Carson City School District’s annual emergency training Aug. 2 sharpened district employees’ awareness for safe campuses as Carly Posey, mother of two Sandy Hook Elementary School shooting survivors, detailed how better measures can help save students’ lives.
The daylong session is for Carson City’s top-level and site administrators. District risk manager Ann Cyr said it is important for officials to refresh their skills on parent reunification in case of an emergency and work with local responders and establish incident command. This year, Cyr invited Posey to discuss why schools should prioritize and implement safety protocols.
“I’m just at the point now where I feel like I’ve kind of lost patience,” Posey told Carson City’s administrators. “If we can’t have our community feel like they can send our kids to school and be safe, we’ve lost too much, I think.
“We have to talk about safety all of the time and it has to be in the culture of our schools.”
Posey, mission director for the I Love U Guys Foundation, has been speaking around the country since joining the nonprofit in 2018.
In 2012, Adam Lanza, 20, shot and killed 20 first-graders and six educators in Newtown, Conn. Posey spoke of her family’s move from California to Newtown, the harrowing day on Dec. 14, 2012, and packing up immediately to leave what happened behind. At the time, Amyla, a fourth-grader, and Reichen, a first-grader, were in their classrooms. With twin fifth-graders attending a different Newtown campus to think about as well, Posey said the insights she gained — from the first communications about the incident to her children’s processing the event to learning how the school’s procedures worked about school safety — were eye-opening.
“It’s a bigger message than just recovering from a school shooting,” Posey told the Appeal. “We have these things that happen in our lives all the time. So if we don’t do a good job at helping our kids especially who experience hard things on a daily basis, we’re going to be in this cycle of trauma all the time, and we’re never going to come out of it.”

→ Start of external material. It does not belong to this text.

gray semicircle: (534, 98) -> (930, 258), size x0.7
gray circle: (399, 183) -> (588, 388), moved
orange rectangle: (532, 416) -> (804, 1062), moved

Posey encouraged administrators to hold drills for an all-hazards approach and at inconvenient times and in different combinations that might include a lockdown along with an evacuation.
“Kids want us adults telling them what they should be doing in an emergency,” she said. “We can’t be scared to have these conversations with our kids because they want to know from us that we’re doing something and give them advice on what they should be doing.”

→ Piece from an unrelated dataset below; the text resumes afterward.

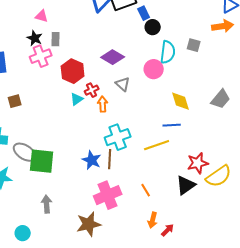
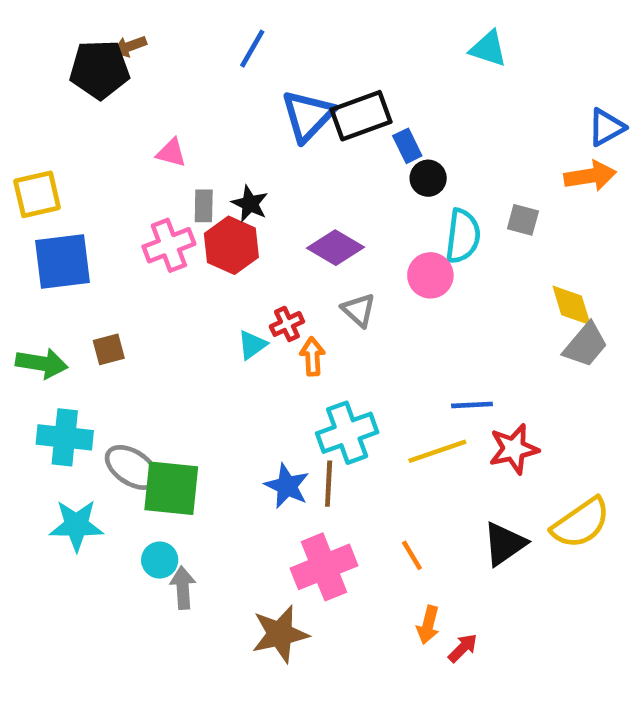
black star: (35, 38) -> (250, 204), moved
red hexagon: (73, 71) -> (231, 245), moved
yellow diamond: (181, 101) -> (572, 305), moved
red star: (198, 163) -> (514, 449), moved
cyan circle: (23, 233) -> (160, 560), moved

Posey told the Appeal she would like to find peace and help prevent another incident in other schools by sharing her story as “one little piece” in the bigger picture.
“Personally, it’s healing for me to be able to talk through it and for people that are invested in school safety and that are on the ground floor doing school safety every day,” she said. “To be able to talk to them is an honor, honestly. That’s how I look at it. They’re the ones that have to implement it.”
Cyr said Posey’s story speaks to the need for persistence in making sure schools are keeping safety top of mind.
“We have to keep this in front of people all year long and conduct those drills and stay on it,” Cyr said. “We have had a reunification plan for six years now and we’ve done some tabletop exercises but we’re prepared at this point to conduct a more active exercise involved with some more agencies.”
I Love U Guys Foundation instructor Donna Dougherty led Carson City administrators in the core concepts for reunification and its Standard Response Protocol, its operational safety plan to help educators in emergencies or incidents. These can include tactical responses from law enforcement.
I Love U Guys was established by the family of Emily Keyes in September 2006 after a gunman entered Platte Canyon High School in Bailey, Colo., held seven girls hostage and eventually killed Keyes. While she was being held, Keyes texted her mother and father, “I love u guys.”
Dougherty is retired after 32 years in education as a teacher, administrator and a safety director. She said one concept most districts need to refine is reunification with students after an incident or emergency.
“I think Carson City is way ahead of the game because a lot of school districts have not gone through the aftermath and what happens next and ‘how do we do a reunification and what is that going to look like?’” Dougherty said. “I think we have seen an improvement over the past few years.”
Carson Middle School Principal Amy Robinson was one of the administrators attending Wednesday’s training.
“Just putting this in the forefront in our minds to have a plan in place so that we can, God forbid, it happens, we can address it and handle it to keep everybody safe and get them back safely with the parents, Robinson said, adding Posey’s story was heart-wrenching.
“We kind of think of about it from the school side of things, but we want to remember that the parents are on the other side of that worried about their children and how do we get them back together and let them know everything’s OK,” she said.